CHAPTER VI. NEGOTIATIONS WITH ANNE MARIA.
"In a short time my father gave me his room, but as nobody knew I was there, I was awoke in the night by a noise. I drew back my curtain, and was astonished to find my chamber filled with men in large buff skin collars, and who appeared surprised to see me, and knew me as little as I did them. I had no change of linen, and when I wanted any thing washed, it was done in the night, while I was in bed. I had no women to arrange my hair and dress me, which is very inconvenient. Still I did not lose my gayety, and they were in admiration at my making no complaint; and it is true that I am a creature that can make the most of every thing, and am greatly above trifles."
To feel any commiseration for this young lady, on account of the alarm which she may be supposed to have experienced at seeing all those strange men in her chamber, would be sympathy thrown away, for her nerves were not of a sensibility to be affected much by such a circumstance as that.
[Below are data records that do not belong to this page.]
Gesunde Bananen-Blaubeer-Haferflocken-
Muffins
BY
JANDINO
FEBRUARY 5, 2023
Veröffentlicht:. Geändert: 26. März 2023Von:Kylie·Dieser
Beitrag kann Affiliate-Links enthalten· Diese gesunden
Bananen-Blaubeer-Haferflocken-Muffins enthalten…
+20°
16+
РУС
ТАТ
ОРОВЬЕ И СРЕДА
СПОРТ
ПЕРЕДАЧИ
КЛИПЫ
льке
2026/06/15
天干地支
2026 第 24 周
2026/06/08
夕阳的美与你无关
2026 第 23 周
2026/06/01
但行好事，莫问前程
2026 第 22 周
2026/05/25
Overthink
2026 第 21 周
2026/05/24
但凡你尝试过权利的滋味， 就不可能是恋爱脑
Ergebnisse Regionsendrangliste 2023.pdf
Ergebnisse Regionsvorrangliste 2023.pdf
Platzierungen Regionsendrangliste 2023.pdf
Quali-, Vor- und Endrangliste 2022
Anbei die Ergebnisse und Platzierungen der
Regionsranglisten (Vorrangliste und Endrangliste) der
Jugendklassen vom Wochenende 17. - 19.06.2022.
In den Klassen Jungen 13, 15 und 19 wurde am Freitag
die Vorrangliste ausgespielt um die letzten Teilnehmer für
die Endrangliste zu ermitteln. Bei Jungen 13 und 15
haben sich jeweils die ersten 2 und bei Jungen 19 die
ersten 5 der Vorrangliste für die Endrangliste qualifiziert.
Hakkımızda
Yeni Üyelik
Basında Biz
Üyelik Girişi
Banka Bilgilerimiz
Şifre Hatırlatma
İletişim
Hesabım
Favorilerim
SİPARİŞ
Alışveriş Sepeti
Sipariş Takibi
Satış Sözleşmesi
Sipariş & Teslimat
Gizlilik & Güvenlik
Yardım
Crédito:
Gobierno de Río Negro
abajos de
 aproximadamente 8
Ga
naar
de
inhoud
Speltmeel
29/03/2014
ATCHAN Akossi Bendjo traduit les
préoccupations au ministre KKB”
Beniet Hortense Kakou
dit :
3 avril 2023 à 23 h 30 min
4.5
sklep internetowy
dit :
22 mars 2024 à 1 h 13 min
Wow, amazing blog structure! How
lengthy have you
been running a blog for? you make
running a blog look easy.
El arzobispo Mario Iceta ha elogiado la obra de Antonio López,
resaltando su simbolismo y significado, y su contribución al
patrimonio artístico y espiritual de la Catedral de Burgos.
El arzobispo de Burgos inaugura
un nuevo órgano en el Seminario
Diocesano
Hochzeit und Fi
In fact, as the difficulties between the young king's government and the Parisians increased, Anne Maria played quite the part of a heroine. She went back and forth to Paris in her carriage, through the mob, when nobody else dared to go. She sometimes headed troops, and escorted ladies and gentlemen when they were afraid to go alone. Once she relieved a town, and once she took the command of the cannon of the Bastille, and issued her orders to fire with it upon the troops, with a composure which would have done honor to any veteran officer of artillery. We can not go into all these things here in detail, as they would lead us too far away from the subject of this narrative. We only allude to them, to give our readers some distinct idea of the temperament and character of the rich and blooming beauty whom young King Charles was wishing so ardently to make his bride.
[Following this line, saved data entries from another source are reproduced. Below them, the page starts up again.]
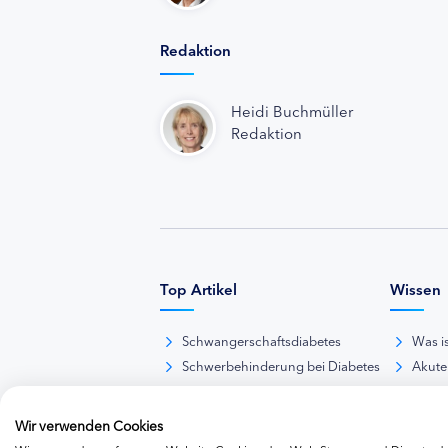
Redaktion
Heidi Buchmüller
Redaktion
Top Artikel
Wissen
Schwangerschaftsdiabetes
Was i
Schwerbehinderung bei Diabetes
Akute
BE-Rechner online
Das d
Übersicht Insulinpräparate
Diabet
Wir verwenden Cookies
Diabetes-Nachrichten
Thera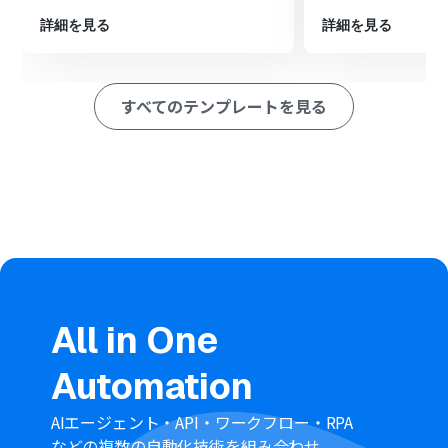
■このワークフローのカスタムポイント
Redditに新規投稿を作成するアクションでは、投稿先の
詳細を見る
詳細を見る
サブレディットやタイトル、本文を任意に設定できます
投稿のタイトルや本文には、固定のテキストだけでな
く、トリガーとなったGitHubのWebhookデータ（リポジ
すべてのテンプレートを見る
トリ名、コミットメッセージ等）を変数として埋め込
み、動的な内容を自動で投稿することが可能です
■注意事項
GitHub、 RedditのそれぞれとYoomを連携してくださ
い。
GitHubでWebhookを設定する方法は「
GitHubで
Webhookを設定する方法
」をご参照ください。
分岐はパーソナルプラン以上のプランでご利用いただけ
る機能（オペレーション）となっております。フリープラ
ンの場合は設定しているフローボットのオペレーション
はエラーとなりますので、ご注意ください。
All in One
パーソナルプランなどの有料プランは、2週間の無料トラ
イアルを行うことが可能です。無料トライアル中には制限
Automation
対象のアプリや機能（オペレーション）を使用すること
ができます。詳しくは、
料金プラン
のページをご参照くだ
さい。
AIエージェント・API・ワークフロー・RPA
などの複数の自動化技術を組み合わせ、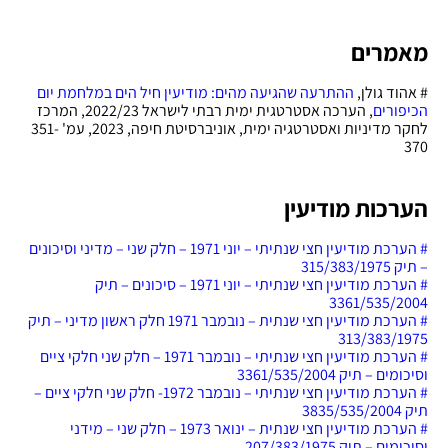
מאמרים
# אהוד גולן,
ההתרעה שהגיעה מהים: מודיעין חיל הים במלחמת יום
הכיפורים
, הערכה אסטרטגית ימית רבתי לישראל 2022/23, המרכז
לחקר מדיניות ואסטרטגיה ימית, אוניברסיטת חיפה, 2023, עמ' 351-
370
הערכות מודיעין
# הערכת מודיעין חצי שנתיתי – יוני 1971 – חלק שני – מדיני וסיכונים
– תיק 315/383/1975
# הערכת מודיעין חצי שנתיתי – יוני 1971 – סיכונים – תיק
3361/535/2004
# הערכת מודיעין חצי שנתית – נובמבר 1971 חלק ראשון מדיני – תיק
313/383/1975
# הערכת מודיעין חצי שנתיתי – נובמבר 1971 – חלק שני חלקי ציים
וסיכומים – תיק 3361/535/2004
# הערכת מודיעין חצי שנתיתי – נובמבר 1972- חלק שני חלקי ציים –
תיק 3835/535/2004
# הערכת מודיעין חצי שנתית – ינואר 1973 – חלק שני – מידני
וסיכומים – תיק 207/383/1975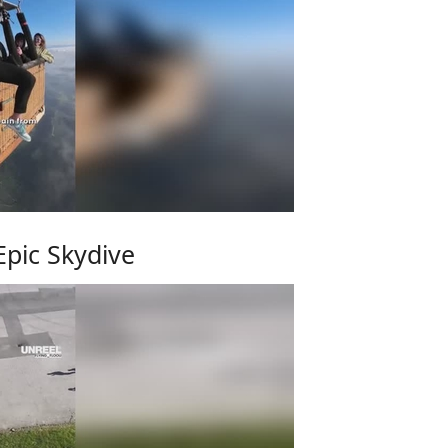
Epic Skydive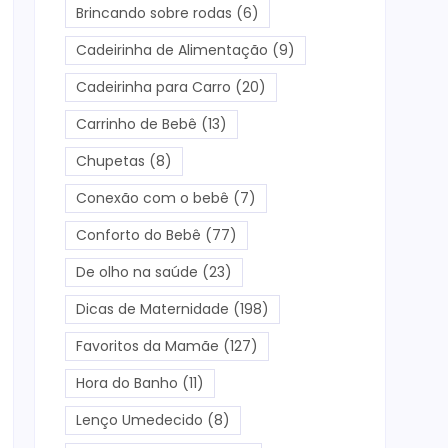
Brincando sobre rodas
(6)
Cadeirinha de Alimentação
(9)
Cadeirinha para Carro
(20)
Carrinho de Bebê
(13)
Chupetas
(8)
Conexão com o bebê
(7)
Conforto do Bebê
(77)
De olho na saúde
(23)
Dicas de Maternidade
(198)
Favoritos da Mamãe
(127)
Hora do Banho
(11)
Lenço Umedecido
(8)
During the time that these difficulties continued in Paris, Queen Henrietta's situation was extremely unhappy. She was shut up in the palace of the Louvre, which became now her prison rather than her home. She was separated from the royal family; her son, the king, was generally absent in Holland or in Jersey, and her palace was often surrounded by mobs; whenever she ventured out in her carriage, she was threatened with violence and outrage by the populace in such a manner as to make her retreat as soon as possible to the protection of the palace walls. Her pecuniary means, too, were exhausted. She sold her jewels, from time to time, as long as they lasted, and then contracted debts which her creditors were continually pressing her to pay. Her friends at St. Germain's could not help her otherwise than by asking her to come to them. This she at last concluded to do, and she made her escape from Paris, under the escort of Anne Maria, who came to the city for the purpose of conducting her, and who succeeded, though with infinite difficulty, in securing a safe passage for Henrietta through the crowds of creditors and political foes who threatened to prevent her journey. These troubles were all, however, at last settled, and in the autumn (1649) the whole party returned again to Paris.
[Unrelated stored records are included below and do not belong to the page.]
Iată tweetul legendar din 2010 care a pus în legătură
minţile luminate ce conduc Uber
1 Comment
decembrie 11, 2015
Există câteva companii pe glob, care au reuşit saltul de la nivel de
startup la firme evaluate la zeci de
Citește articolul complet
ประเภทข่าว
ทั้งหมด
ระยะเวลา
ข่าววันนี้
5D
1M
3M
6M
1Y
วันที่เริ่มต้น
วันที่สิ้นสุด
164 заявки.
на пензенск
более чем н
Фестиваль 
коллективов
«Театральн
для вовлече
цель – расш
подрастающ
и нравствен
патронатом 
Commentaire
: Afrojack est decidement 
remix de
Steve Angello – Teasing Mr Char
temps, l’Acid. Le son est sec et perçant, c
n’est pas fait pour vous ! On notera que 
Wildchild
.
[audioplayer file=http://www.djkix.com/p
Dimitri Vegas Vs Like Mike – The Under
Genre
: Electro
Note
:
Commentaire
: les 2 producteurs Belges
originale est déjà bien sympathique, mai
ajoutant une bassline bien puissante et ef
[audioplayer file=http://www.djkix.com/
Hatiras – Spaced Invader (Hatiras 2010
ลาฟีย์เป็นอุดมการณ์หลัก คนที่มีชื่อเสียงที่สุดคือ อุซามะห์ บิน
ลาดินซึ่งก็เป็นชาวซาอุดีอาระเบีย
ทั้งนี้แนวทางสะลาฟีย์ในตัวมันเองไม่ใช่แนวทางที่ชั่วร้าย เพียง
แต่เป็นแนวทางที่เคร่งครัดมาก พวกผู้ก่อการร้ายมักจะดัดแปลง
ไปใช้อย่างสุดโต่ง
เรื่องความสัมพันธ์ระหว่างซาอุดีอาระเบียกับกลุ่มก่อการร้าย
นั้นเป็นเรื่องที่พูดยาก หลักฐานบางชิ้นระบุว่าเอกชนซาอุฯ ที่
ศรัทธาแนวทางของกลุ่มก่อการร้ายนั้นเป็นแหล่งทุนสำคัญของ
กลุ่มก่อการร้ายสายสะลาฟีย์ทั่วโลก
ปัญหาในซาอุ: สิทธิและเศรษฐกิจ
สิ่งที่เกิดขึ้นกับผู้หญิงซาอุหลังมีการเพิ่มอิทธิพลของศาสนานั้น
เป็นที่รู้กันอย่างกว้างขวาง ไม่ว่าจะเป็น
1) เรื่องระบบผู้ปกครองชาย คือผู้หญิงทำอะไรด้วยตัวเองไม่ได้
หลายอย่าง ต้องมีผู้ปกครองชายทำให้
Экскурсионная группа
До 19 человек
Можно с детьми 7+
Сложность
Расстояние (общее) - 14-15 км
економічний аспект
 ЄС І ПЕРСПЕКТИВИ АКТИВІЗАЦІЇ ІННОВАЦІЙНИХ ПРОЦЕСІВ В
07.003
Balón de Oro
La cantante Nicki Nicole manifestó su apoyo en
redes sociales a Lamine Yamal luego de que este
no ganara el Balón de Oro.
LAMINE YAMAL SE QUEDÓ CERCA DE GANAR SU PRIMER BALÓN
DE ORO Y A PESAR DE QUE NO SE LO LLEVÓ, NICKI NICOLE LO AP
In the mean time the young King Charles was contriving schemes for getting possession of his realm. It will be recollected that his sister Mary, who married the Prince of Orange, was at this time residing at the Hague, a city in Holland, near the sea. Charles went often there. It was a sort of rendezvous for those who had been obliged to leave England on account of their attachment to his father's fortunes, and who, now that the father was dead, transferred their loyalty to the son. They felt a very strong desire that Charles's plans for getting possession of his kingdom should succeed, and they were willing to do every thing in their power to promote his success. It must not be supposed, however, that they were governed in this by a disinterested principle of fidelity to Charles himself personally, or to the justice of his cause. Their own re-establishment in wealth and power was at stake as well as his, and they were ready to make common cause with him, knowing that they could save themselves from ruin only by reinstating him.
Charles had his privy council and a sort of court at the Hague, and he arranged channels of communication, centering there, for collecting intelligence from England and Scotland, and through these he watched in every way for the opening of an opportunity to assert his rights to the British crown. He went, too, to Jersey, where the authorities and the inhabitants were on his side, and both there and at the Hague he busied himself with plans for raising funds and levying troops, and securing co-operation from those of the people of England who still remained loyal. Ireland was generally in his favor too, and he seriously meditated an expedition there. His mother was unwilling to have him engage in these schemes. She was afraid he would, sooner or later, involve himself in dangers from which he could not extricate himself, and that he would end by being plunged into the same pit of destruction that had engulfed his father.